Soru: Hep Allah’ın
varlığını ispat eden yazıları okumakla kolayca imanın zirvesine çıkabilir
miyiz?
CEVAP:
O tip yazı okumakla imanın zirvesine çıkılmaz. Resulullah efendimiz, zirveye nasıl
çıkılacağını bildirmiştir. Bir hadis-i şerifte buyuruluyor ki:
Şunları yapmak imanı zirveye çıkarır:
1- Allah’ın hükmüne karşı sabretmek
2- Kaza ve kadere rıza göstermek
3- Tam tevekkül sahibi olmak
4- Allah’a tam teslim olmak. [Ebu
Nuaym]
Şimdi bu dört maddeyi kısaca açıklayalım:
Sabır:
Bir farzı yapmak veya bir günahtan kaçınmak sabırsız
ele geçmez. Resulullah efendimize
(iman nedir?) diye sorulduğunda, (Sabırdır) buyurdu. (Deylemi)

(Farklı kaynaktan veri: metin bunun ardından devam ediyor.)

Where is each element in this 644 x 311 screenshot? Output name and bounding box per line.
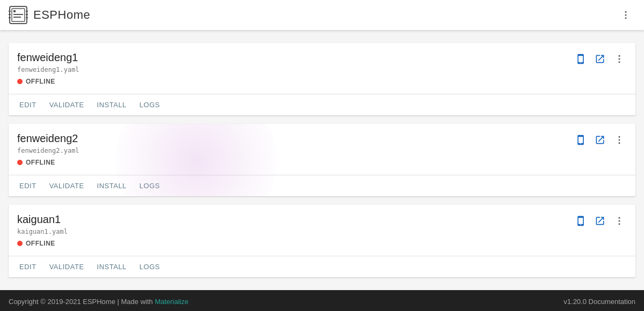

Sabır, acı ise de meyvesi tatlıdır. Üç hadis-i şerif
meali:
(Sabrın imandaki yeri, başın vücuttaki yeri gibidir.)
[Deylemi]
(Sabreden kuldan Allah razı olur.) [Deylemi]
(Sabırlı ve ihlaslı Cennete gider.) [Taberani]
Üç âyet-i kerime meali de şöyledir:
(Sabredenlere mükafatları hesapsız verilir.) [Zümer 10]
(Sabredenlere [ihsanımı] müjdele!) [Bakara 155]
(Sabretmekte yarışınız!) [A.
İmran 200]
Hazret-i Hızır, (Günah işlememeye sabretmek sayesinde
ledün ilmine kavuştum) buyurmuştur.
Kadere rıza:
Allah’tan gelen her şeye razı olmak büyük nimettir. Hadis-i şeriflerde buyuruldu ki:
(Kadere rıza, saadet alametidir.) [Tirmizi]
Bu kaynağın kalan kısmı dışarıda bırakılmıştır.